Data provided START

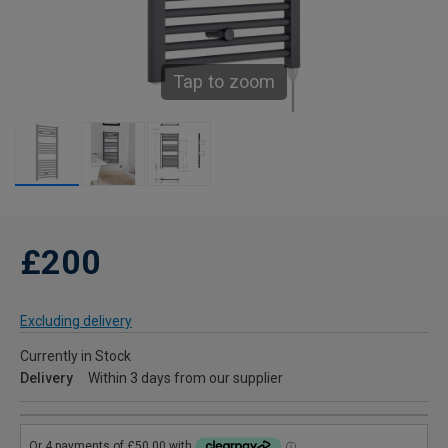
Tap to zoom
£200
Excluding delivery
Currently in Stock
Delivery
Within 3 days from our supplier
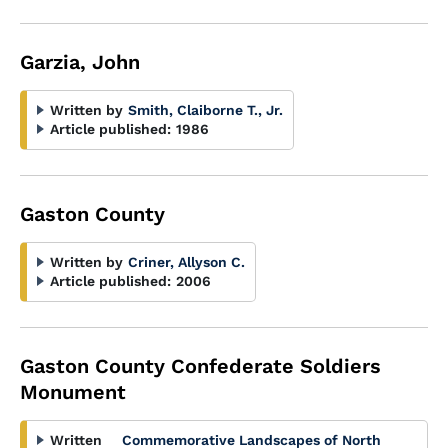
Garzia, John
Written by
Smith, Claiborne T., Jr.
Article published:
1986
Gaston County
Written by
Criner, Allyson C.
Article published:
2006
Gaston County Confederate Soldiers
Monument
Written
Commemorative Landscapes of North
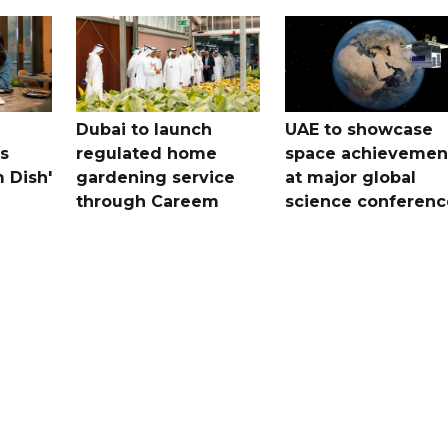
Dubai to launch
UAE to showcase
s
regulated home
space achievemen
 Dish'
gardening service
at major global
through Careem
science conferenc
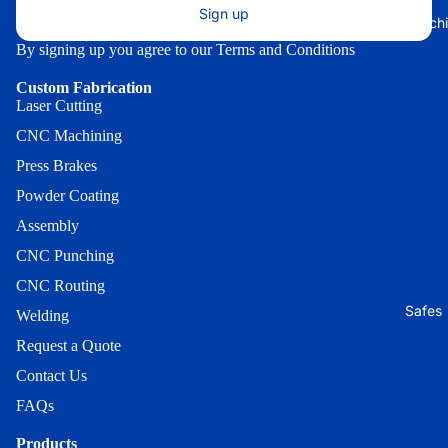
Universal
Octagon
ATM Squ
Sign up
Ice Mach
Standard
Washer
Outdoor
By signing up you agree to our
Terms and Conditions
Outdoor
Round
ATM Trans
Lexan
Custom Fabrication
Cover
Outdoor
Laser Cutting
Topper
Sloped T
ATM X-
CNC Machining
Outdoor
Mount
Outdoor
Sloped T
Press Brakes
Washer
Universal
Powder Coating
Outdoor
Heavy Du
GK1550
GT3000
Assembly
Security
Outdoor
Dirve-Up
Strap
CNC Punching
Universal
Outdoor
CNC Routing
Standard
Lighted 
Universal
Safes
Sign
Welding
Outdoor
Drive-Up
Walk-Up
Request a Quote
Outdoor
Lock Brac
(Big) *
Contact Us
Round
100 Serie
Outdoor
FAQs
Outdoor F
Lock
Walk-Up
Products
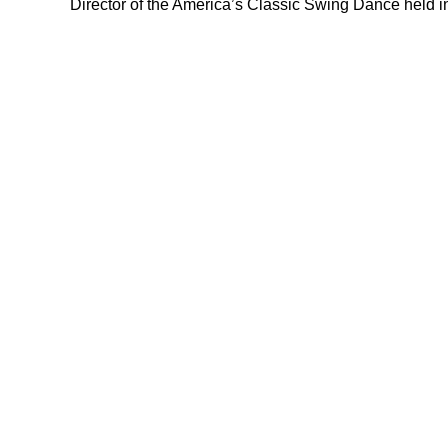
Director of the America’s Classic Swing Dance held i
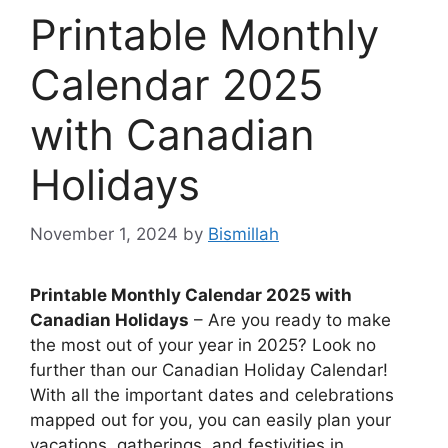
Printable Monthly
Calendar 2025
with Canadian
Holidays
November 1, 2024
by
Bismillah
Printable Monthly Calendar 2025 with
Canadian Holidays
– Are you ready to make
the most out of your year in 2025? Look no
further than our Canadian Holiday Calendar!
With all the important dates and celebrations
mapped out for you, you can easily plan your
vacations, gatherings, and festivities in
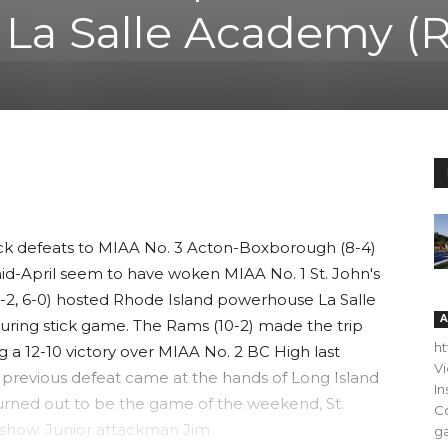
, La Salle Academy (R
ck defeats to MIAA No. 3 Acton-Boxborough (8-4)
mid-April seem to have woken MIAA No. 1 St. John's
(11-2, 6-0) hosted Rhode Island powerhouse La Salle
A
ring stick game. The Rams (10-2) made the trip
h
g a 12-10 victory over MIAA No. 2 BC High last
V
ly previous defeat came at the hands of Long Island
In
turned out to be the game of the weekend, St.
C
a show. Junior attackman Jim
ga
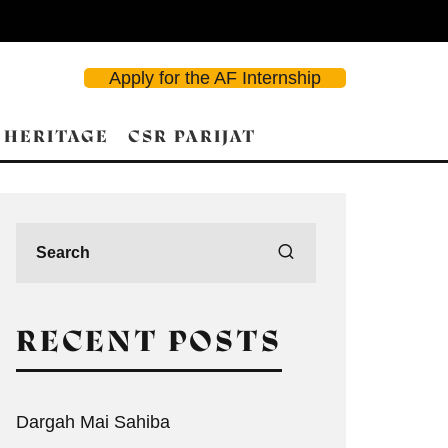
Apply for the AF Internship
 HERITAGE
CSR PARIJAT
RECENT POSTS
Dargah Mai Sahiba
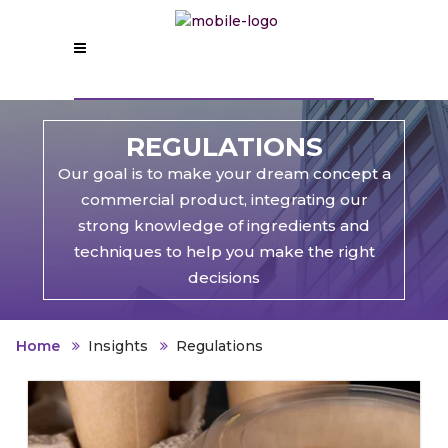
REGULATIONS
Our goal is to make your dream concept a
commercial product, integrating our
strong knowledge of ingredients and
techniques to help you make the right
decisions
Home
Insights
Regulations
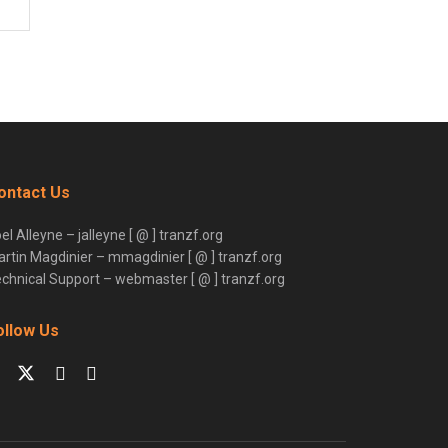
ontact Us
el Alleyne – jalleyne [ @ ] tranzf.org
rtin Magdinier – mmagdinier [ @ ] tranzf.org
chnical Support – webmaster [ @ ] tranzf.org
ollow Us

Data provided END

__Exercise prompt__. Filter the entries down to the lines with the word "Monthly" in them.

__Result of this exercise__.
Printable Monthly
Printable Monthly Calendar 2025 with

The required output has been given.